According to the US Department of Housing and Urban Development, there are more than 553,000 homeless people in the country on any given night, which represents 0.17% of the population. Even when these numbers might not seem that big, homelessness represents a huge problem for cities, as it is a symptom of a housing issue that is not being properly managed. However, there are many smart architecture projects that are being designed as a way to combat homelessness, looking to offer people the opportunity of having a place to live.
To begin with, we have Commonweal Pods, a project designed by Reed Watts, which consists of building sleeping pods using standard plywood sheets that are interlocked with each other. These connections require no screws, nails, or glue, and make these temporary bunks very easy to assemble, transport, and relocate. This way, Commonweal Pods can give their users more privacy and security than sleeping on the streets.
Homes for Hope
Looking for temporary housing alternatives is an important part of any architecture project that aims at tackling homelessness. However, providing people with permanent supportive houses is essential, since affordable transitional housing projects are particularly scarce. This is where Homes for Hope comes into play, a project designed by Mary and David Martin’s Madworkshop, in collaboration with the USC School of Architecture. Homes for Hope is a set of modular dwellings that can be installed quickly and without representing a huge expense on the city.
3-D Printed Home
3-D printing has come to make significant changes in many different industries, and housing isn’t an exception. Icon, a company that focuses on creating printers, robotics, and advanced materials for homebuilding, in collaboration with New Story, an NPO that also focuses on sustainable building, is revolutionizing homebuilding with their mobile 3-D printer. This printer is capable of building an 800-square-foot house in less than a day, costing less than $4,000 and generating practically zero waste in the process.

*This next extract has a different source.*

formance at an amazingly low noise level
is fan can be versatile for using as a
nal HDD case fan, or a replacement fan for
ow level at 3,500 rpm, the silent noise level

Another interesting project that focuses on giving long-term solutions is La Casa, in Washington, D.C., created by Leo A. Daly and Studio Twenty Seven Architecture. This 26,200-square-foot permanent housing project is located among high-density residential developments, and it provides housing and services for 40 people at a time. Thanks to single-person efficiency units, La Casa gives tenants stability, privacy, safety, and a community to belong, making their transition out of homelessness quicker and easier.
Community First! Village
Lastly, we have another great project that provides people with affordable and permanent micro-housing alternatives within a supportive community in Austin, Texas. Community First! Village is a 51-acre hamlet that, besides offering well-designed tiny homes, also comes with community gardens, medical facilities, market, and even a movie theater. The main objective of this project, besides the opportunity to transition out of homelessness, is to restore hope and give people their dignity back.